So what do you think about Halloween?
I received an email this week from a very conservative group whose mission is to restore the Christian family culture one home at a time. Its message was that there are 5 truly scary things that you can do this Halloween, one of them being to not skip Halloween celebrations. The opinion communicated was that Halloween was conceived in evil and has remained a celebration that uses children to promote a fascination with superstitious fear; therefore, it is our duty to skip the traditional holiday festivities. (It does give alternatives, such as celebrating Reformation Day.)
When we moved from the south to the northeast, we came with many values to which we were very committed. The avoidance of Halloween was one of them. We didn’t celebrate Halloween, nor did we watch much mainstream media during that time period because we knew we’d encounter all kinds of dark imagery and scary scenes. Our kids were much younger at the time, and it was very important to guard their hearts from scary images that would trouble their minds. It also was easy to dismiss a cultural mainstay such as Halloween by simply explaining that we don’t celebrate it.
When we moved onto our street in the northeast, we were quickly informed that this community took Halloween seriously. It wasn’t the darkness and evil history of the holiday that they celebrated. It wasn’t the costumes and pumpkin carving that they took seriously.
What this group of people took seriously was making this holiday an opportunity to love on the kids from the projects that are 3 blocks from our homes.
It was the opportunity to welcome kids and their parents from the neighboring streets that might not otherwise ever step foot on our properties.
It was the opportunity to take one more event to cultivate fellowship within the neighbors that sat on their front porches the whole evening, often times straying from their stoops to sit and visit with friends on other stoops.
My husband and I had to make a big decision. Do we take part in this celebration that had been so easy to dismiss before? It might be difficult to do because it came into conflict with our present value system – but if we didn’t, we’d miss out on an opportunity to strengthen relationships within our inner-city neighborhood and to join with our amazing neighbors as they celebrated our community.
It wasn’t that this group of people didn’t celebrate other holidays. They equally valued and honored all cultures, and they made a habit of celebrating Easter with the larger neighborhood, having fall festivals, conducting soccer camps, sponsoring educational summer programs, etc. All of these celebrations we quickly became a part of with them. Halloween had just become one more opportunity to live out the values of generosity, openness to others, and community among all neighbors.
Hadn’t we moved from our home in the south to be a part of such things as these values?
The first year, we sat on our porch and shared candy with the huge traffic of kids as they passed by. We roamed from home to home visiting with other neighbors who were out doing the same. Our kids stayed with us, not in costume, but observing the way that a heart to love can transform something evil and make it beautiful.
As the years have gone by and our kids have gotten older, we still celebrate with our neighbors this opportunity to reach out lovingly to our fellow neighbors. You might find our kids in costume, and you will see pumpkins carved on our stoop. You will definitely see a huge supply of candy being distributed to the variety of kids in our area.

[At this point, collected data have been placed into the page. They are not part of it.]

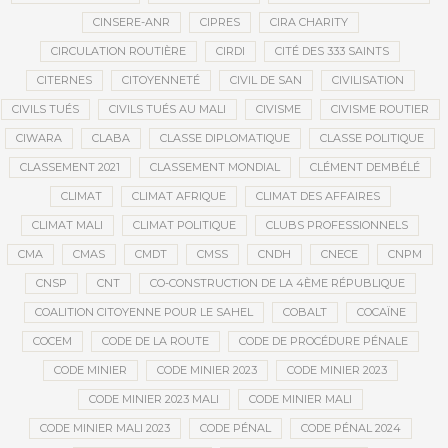
CINSERE-ANR
CIPRES
CIRA CHARITY
CIRCULATION ROUTIÈRE
CIRDI
CITÉ DES 333 SAINTS
CITERNES
CITOYENNETÉ
CIVIL DE SAN
CIVILISATION
CIVILS TUÉS
CIVILS TUÉS AU MALI
CIVISME
CIVISME ROUTIER
CIWARA
CLABA
CLASSE DIPLOMATIQUE
CLASSE POLITIQUE
CLASSEMENT 2021
CLASSEMENT MONDIAL
CLÉMENT DEMBÉLÉ
CLIMAT
CLIMAT AFRIQUE
CLIMAT DES AFFAIRES
CLIMAT MALI
CLIMAT POLITIQUE
CLUBS PROFESSIONNELS
CMA
CMAS
CMDT
CMSS
CNDH
CNECE
CNPM
CNSP
CNT
CO-CONSTRUCTION DE LA 4ÈME RÉPUBLIQUE
COALITION CITOYENNE POUR LE SAHEL
COBALT
COCAÏNE
COCEM
CODE DE LA ROUTE
CODE DE PROCÉDURE PÉNALE
CODE MINIER
CODE MINIER 2023
CODE MINIER 2023
CODE MINIER 2023 MALI
CODE MINIER MALI
CODE MINIER MALI 2023
CODE PÉNAL
CODE PÉNAL 2024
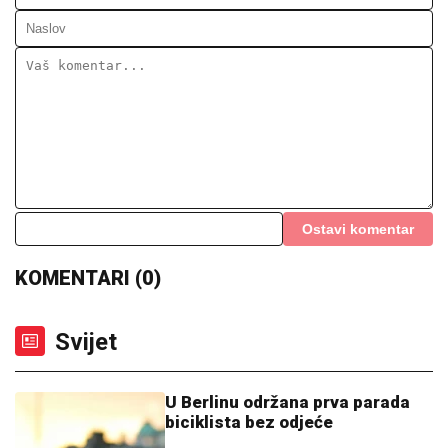
Ostavi komentar
KOMENTARI (0)
Svijet
U Berlinu održana prva parada
biciklista bez odjeće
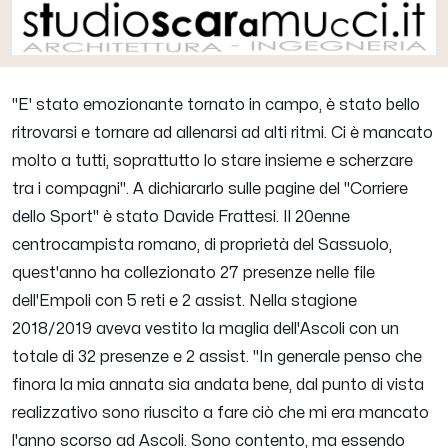
"E' stato emozionante tornato in campo, è stato bello
ritrovarsi e tornare ad allenarsi ad alti ritmi. Ci è mancato
molto a tutti, soprattutto lo stare insieme e scherzare
tra i compagni"
. A dichiararlo sulle pagine del "Corriere
dello Sport" è stato
Davide Frattesi
. Il 20enne
centrocampista romano, di proprietà del Sassuolo,
quest'anno ha collezionato 27 presenze nelle file
dell'Empoli con 5 reti e 2 assist. Nella stagione
2018/2019 aveva vestito la maglia dell'Ascoli con un
totale di 32 presenze e 2 assist. "
In generale penso che
finora la mia annata sia andata bene, dal punto di vista
realizzativo sono riuscito a fare ciò che mi era mancato
l'anno scorso ad Ascoli. Sono contento, ma essendo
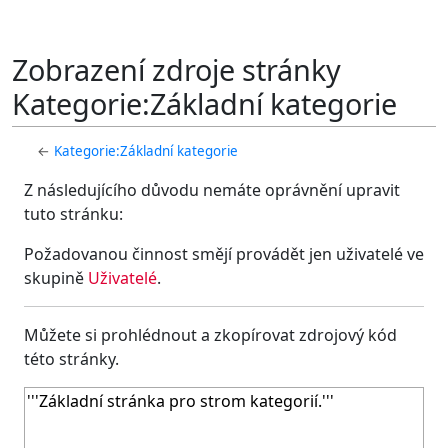
Zobrazení zdroje stránky
Kategorie:Základní kategorie
←
Kategorie:Základní kategorie
Z následujícího důvodu nemáte oprávnění upravit
tuto stránku:
Požadovanou činnost smějí provádět jen uživatelé ve
skupině
Uživatelé
.
Můžete si prohlédnout a zkopírovat zdrojový kód
této stránky.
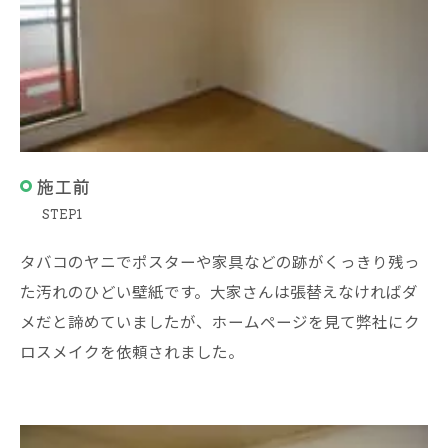
施工前
STEP1
タバコのヤニでポスターや家具などの跡がくっきり残っ
た汚れのひどい壁紙です。大家さんは張替えなければダ
メだと諦めていましたが、ホームページを見て弊社にク
ロスメイクを依頼されました。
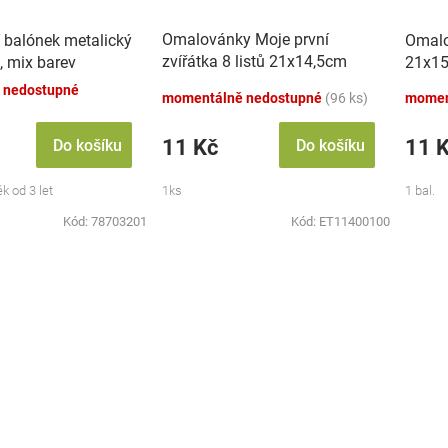
Omalovánky Moje první
 balónek metalický
Omalo
zvířátka 8 listů 21x14,5cm
, mix barev
21x15
MPZ
 nedostupné
momentálně nedostupné
(96 ks)
momen
11 Kč
11 
Do košíku
Do košíku
k od 3 let
1ks
1 bal.
Kód:
78703201
Kód:
ET11400100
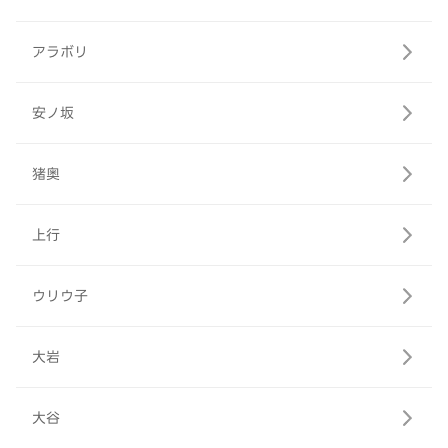
アラボリ
安ノ坂
猪奥
上行
ウリウ子
大岩
大谷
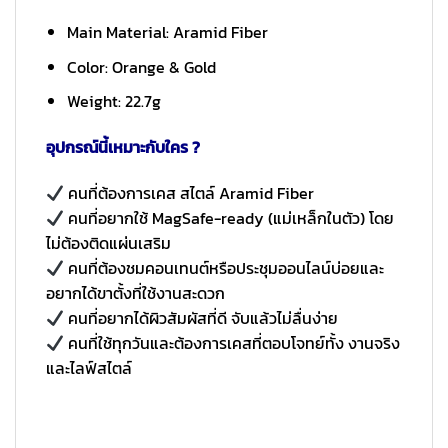
Main Material: Aramid Fiber
Color: Orange & Gold
Weight: 22.7g
อุปกรณ์นี้เหมาะกับใคร ?
คนที่ต้องการเคส สไตล์ Aramid Fiber
คนที่อยากใช้ MagSafe-ready (แม่เหล็กในตัว) โดย
ไม่ต้องติดแผ่นเสริม
คนที่ต้องชมคอนเทนต์หรือประชุมออนไลน์บ่อยและ
อยากได้ขาตั้งที่ใช้งานสะดวก
คนที่อยากได้ผิวสัมผัสที่ดี จับแล้วไม่ลื่นง่าย
คนที่ใช้ทุกวันและต้องการเคสที่ตอบโจทย์ทั้ง งานจริง
และไลฟ์สไตล์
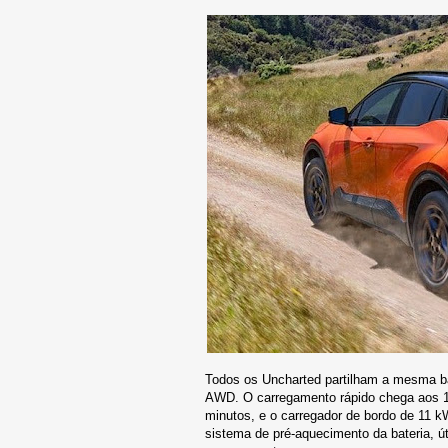
Todos os Uncharted partilham a mesma b
AWD. O carregamento rápido chega aos 1
minutos, e o carregador de bordo de 11 
sistema de pré-aquecimento da bateria, úti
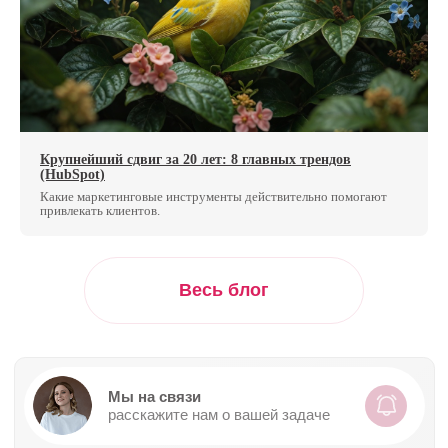
Крупнейший сдвиг за 20 лет: 8 главных трендов
(HubSpot)
Какие маркетинговые инструменты действительно помогают
привлекать клиентов.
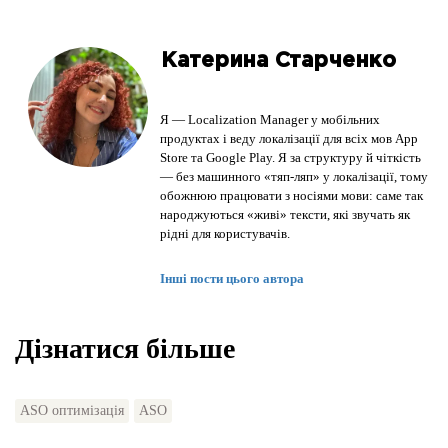
Катерина Старченко
Я — Localization Manager у мобільних
продуктах і веду локалізації для всіх мов App
Store та Google Play. Я за структуру й чіткість
— без машинного «тяп-ляп» у локалізації, тому
обожнюю працювати з носіями мови: саме так
народжуються «живі» тексти, які звучать як
рідні для користувачів.
Інші пости цього автора
Дізнатися більше
ASO оптимізація
ASO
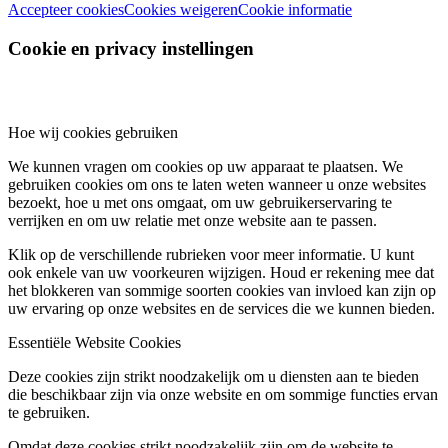
Accepteer cookies
Cookies weigeren
Cookie informatie
Cookie en privacy instellingen
Hoe wij cookies gebruiken
We kunnen vragen om cookies op uw apparaat te plaatsen. We
gebruiken cookies om ons te laten weten wanneer u onze websites
bezoekt, hoe u met ons omgaat, om uw gebruikerservaring te
verrijken en om uw relatie met onze website aan te passen.
Klik op de verschillende rubrieken voor meer informatie. U kunt
ook enkele van uw voorkeuren wijzigen. Houd er rekening mee dat
het blokkeren van sommige soorten cookies van invloed kan zijn op
uw ervaring op onze websites en de services die we kunnen bieden.
Essentiële Website Cookies
Deze cookies zijn strikt noodzakelijk om u diensten aan te bieden
die beschikbaar zijn via onze website en om sommige functies ervan
te gebruiken.
Omdat deze cookies strikt noodzakelijk zijn om de website te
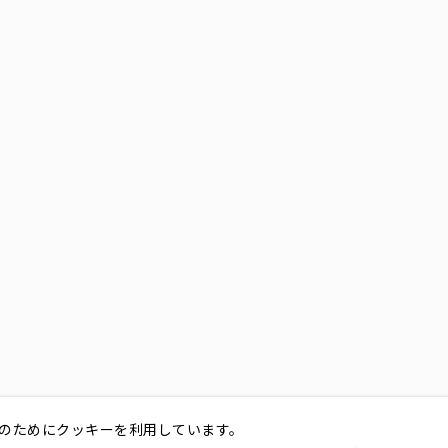
のためにクッキーを利用しています。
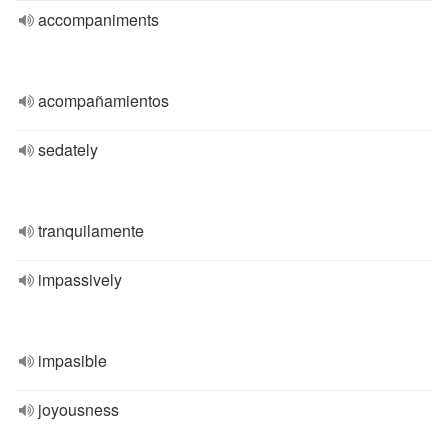
accompaniments
acompañamientos
sedately
tranquilamente
impassively
impasible
joyousness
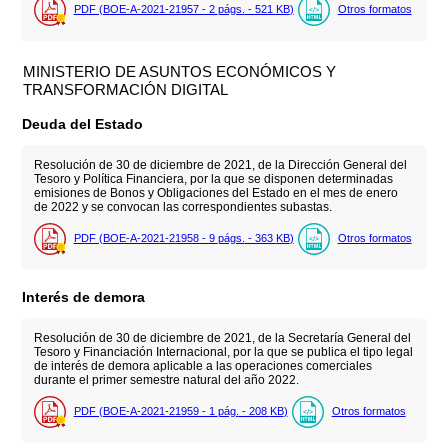
PDF (BOE-A-2021-21957 - 2
págs.
- 521
KB
)
Otros formatos
MINISTERIO DE ASUNTOS ECONÓMICOS Y
TRANSFORMACIÓN DIGITAL
Deuda del Estado
Resolución de 30 de diciembre de 2021, de la Dirección General del
Tesoro y Política Financiera, por la que se disponen determinadas
emisiones de Bonos y Obligaciones del Estado en el mes de enero
de 2022 y se convocan las correspondientes subastas.
PDF (BOE-A-2021-21958 - 9
págs.
- 363
KB
)
Otros formatos
Interés de demora
Resolución de 30 de diciembre de 2021, de la Secretaría General del
Tesoro y Financiación Internacional, por la que se publica el tipo legal
de interés de demora aplicable a las operaciones comerciales
durante el primer semestre natural del año 2022.
PDF (BOE-A-2021-21959 - 1
pág.
- 208
KB
)
Otros formatos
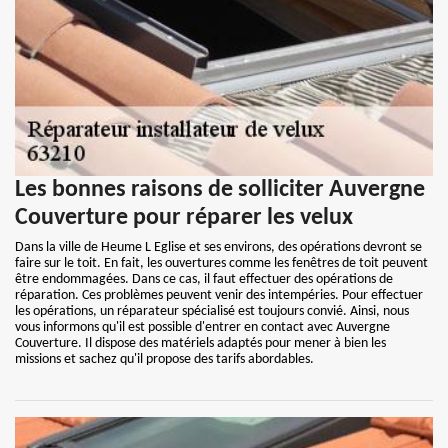
Les bonnes raisons de solliciter Auvergne
Couverture pour réparer les velux
Dans la ville de Heume L Eglise et ses environs, des opérations devront se
faire sur le toit. En fait, les ouvertures comme les fenêtres de toit peuvent
être endommagées. Dans ce cas, il faut effectuer des opérations de
réparation. Ces problèmes peuvent venir des intempéries. Pour effectuer
les opérations, un réparateur spécialisé est toujours convié. Ainsi, nous
vous informons qu'il est possible d'entrer en contact avec Auvergne
Couverture. Il dispose des matériels adaptés pour mener à bien les
missions et sachez qu'il propose des tarifs abordables.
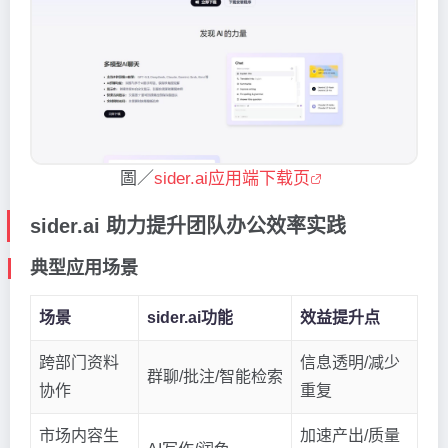
圖／
sider.ai应用端下载页
sider.ai 助力提升团队办公效率实践
典型应用场景
场景
sider.ai功能
效益提升点
跨部门资料
信息透明/减少
群聊/批注/智能检索
协作
重复
市场内容生
加速产出/质量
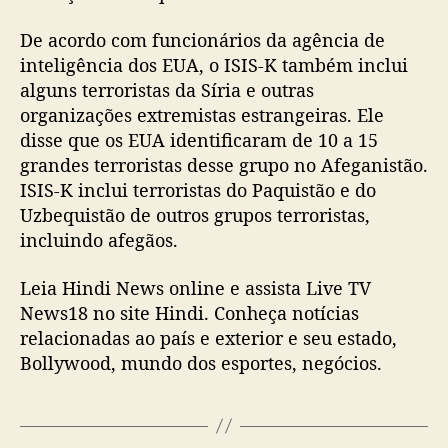
De acordo com funcionários da agência de
inteligência dos EUA, o ISIS-K também inclui
alguns terroristas da Síria e outras
organizações extremistas estrangeiras. Ele
disse que os EUA identificaram de 10 a 15
grandes terroristas desse grupo no Afeganistão.
ISIS-K inclui terroristas do Paquistão e do
Uzbequistão de outros grupos terroristas,
incluindo afegãos.
Leia Hindi News online e assista Live TV
News18 no site Hindi. Conheça notícias
relacionadas ao país e exterior e seu estado,
Bollywood, mundo dos esportes, negócios.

The last thing I want to do is to raise kids who blindly fall into every cultural tradition without applying thought and value to their decisions. But along the same vein, one of the last things I want to do is to raise kids who shy away from opportunities to reach out to people because they value their traditions more than people.
To the organization I referenced earlier, Halloween is a clear-cut issue: it is clearly evil and is to be avoided. To me, it is an issue that should be handled with prayer and thoughtfulness. It should be weighed with the scale of love, and within a greater context of community outreach.
So, what do you think about Halloween?